Responsible self-reproach of immorality.
You told me specifically in your suicide text at 11:42 that “This is not your burden to bear. It was my doing. Goodbye my dearest friend, til we meet again,” but my brain glitched out that night, and taking the blame is at least a way to feel your weight.
Years ago, we sat at the window in your bedroom and watched the yearlings that I call “unspotted fawns.” You removed the screen so I could photograph them. I didn’t ask. I never had to ask. You just knew what some people needed. Like the time I had a craving for dark chocolate and you rolled over and pulled a bar out of your bedside table. So we sat, silent in our watching. You were the first person who made the silence calming. When I viewed the photos again this morning, they appeared an apt metaphor for our friendship. We were separate, we were bound, we were separate again. One deer walked away, and one stayed, but together we inhabited both ungulates. Neither deer is just you or just me. But I miss chewing grass by the tree.

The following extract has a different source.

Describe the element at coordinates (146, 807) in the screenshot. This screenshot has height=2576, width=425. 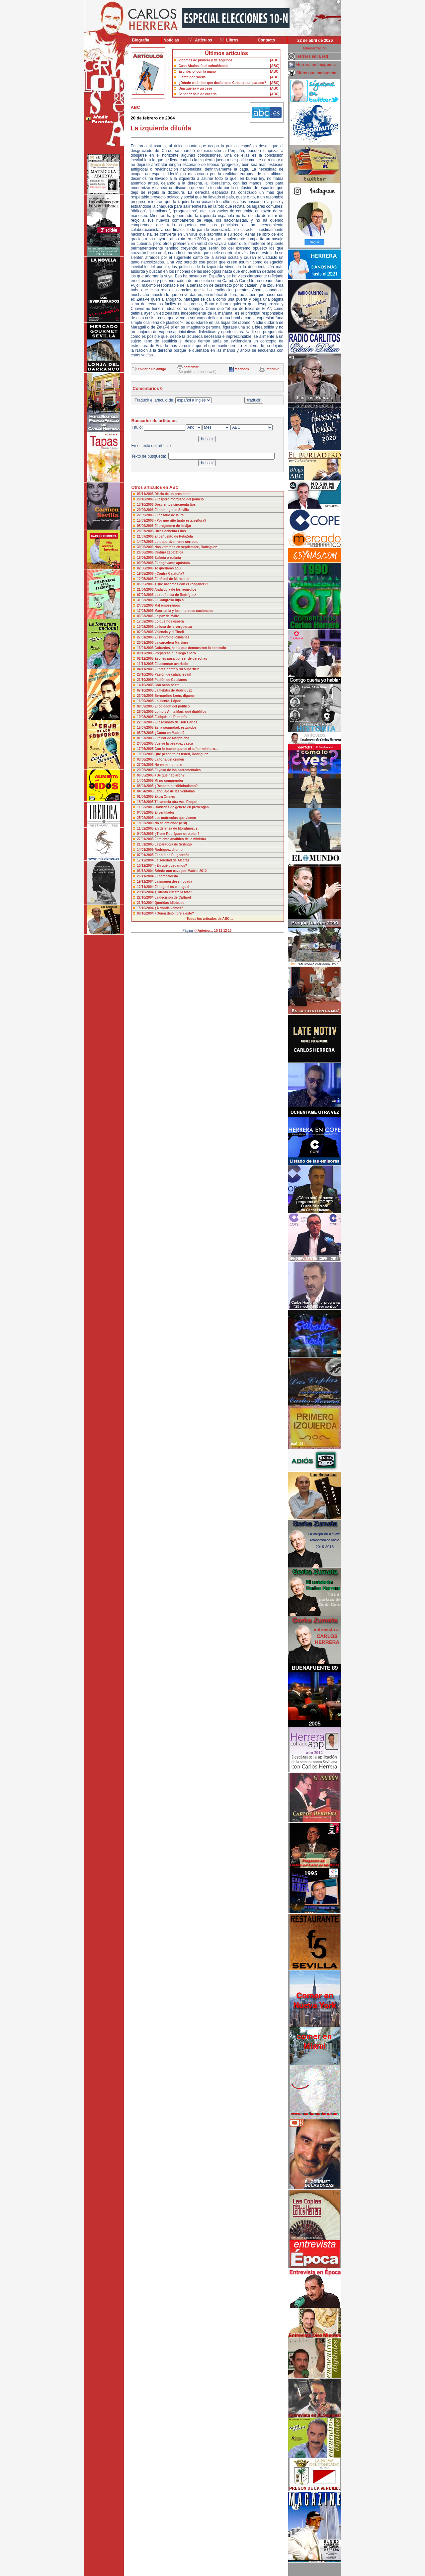
I see `11/03/2005` at that location.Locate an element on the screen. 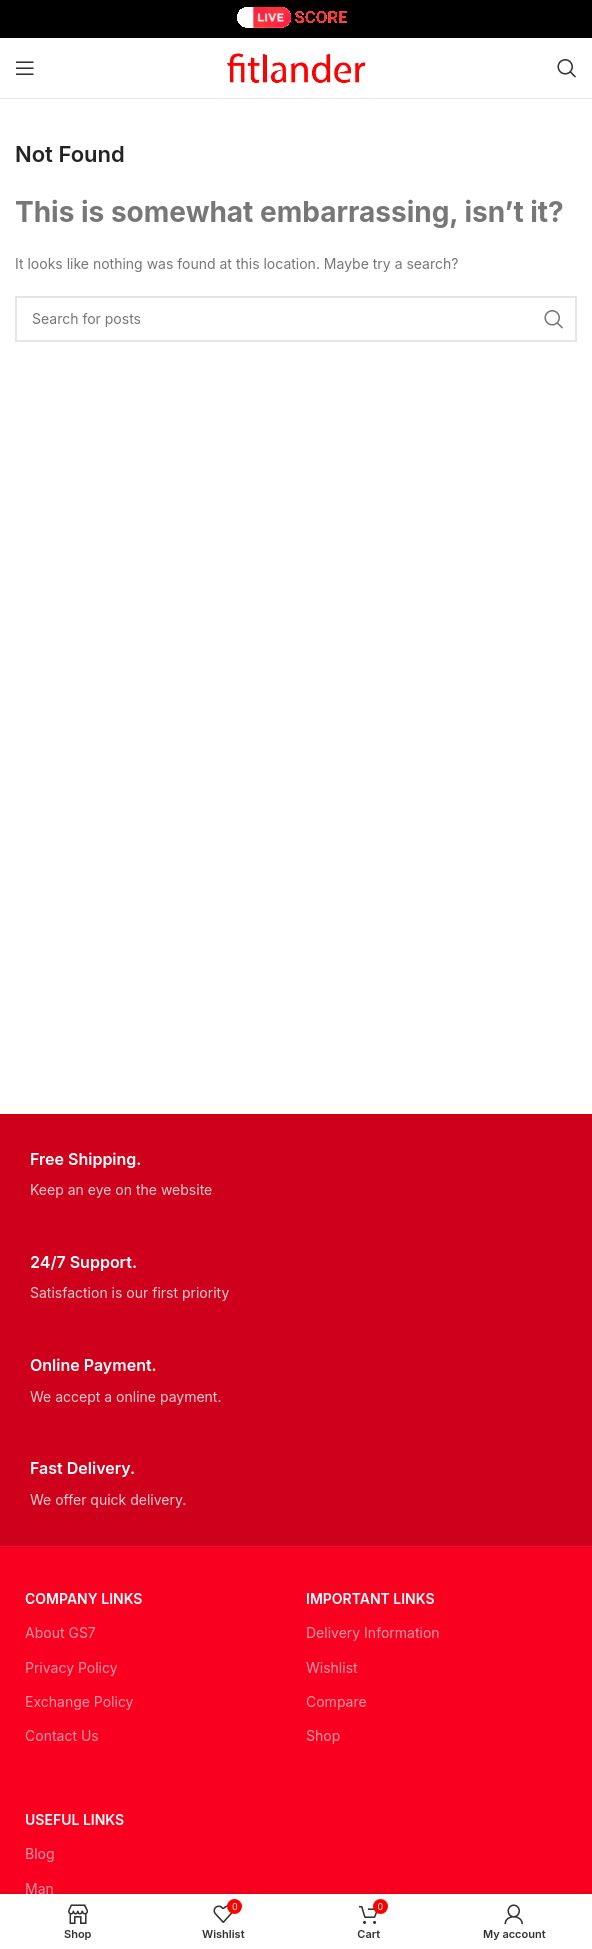 This screenshot has height=1949, width=592. About GS7 is located at coordinates (60, 1632).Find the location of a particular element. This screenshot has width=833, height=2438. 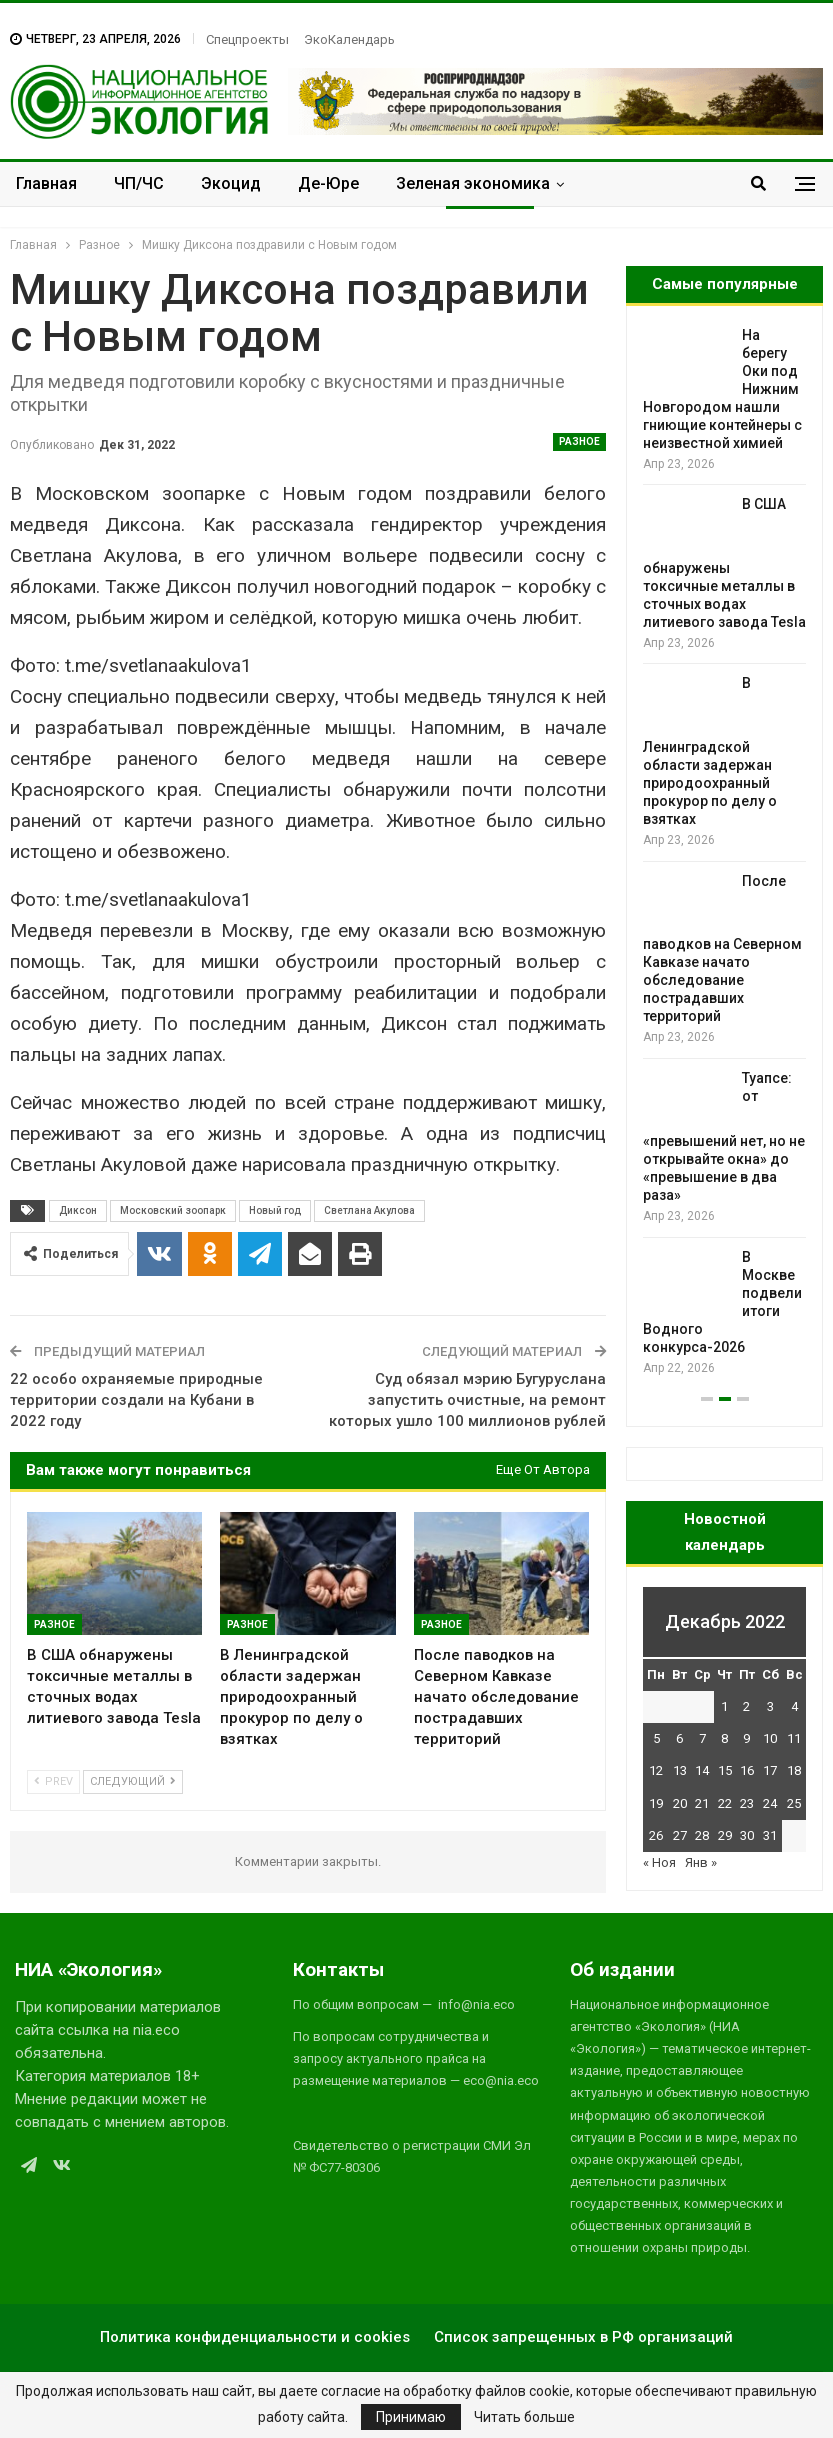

If I could send letters to the afterlife, I’d collage you a card that says, “I’d like to be your intestine, all curled up in the warmth of your gut.”
You taught me to tell when the sun would set with only the fingers of our hands, but I couldn’t tell that you’d set yourself with the finger of a trigger. Ever celestial, you were the faraway star flickering in and out of existence to my human eye. You who could take my weight of body and mind. The soulest friend I’d ever known.
My heart hurts for you and yet I am happy you wrote this. It’s so painfully beautiful.
I’m sad that your heart is so heavy, but I’m thankful you’re willing to share that weight with us. May Juan’s memory be a blessing.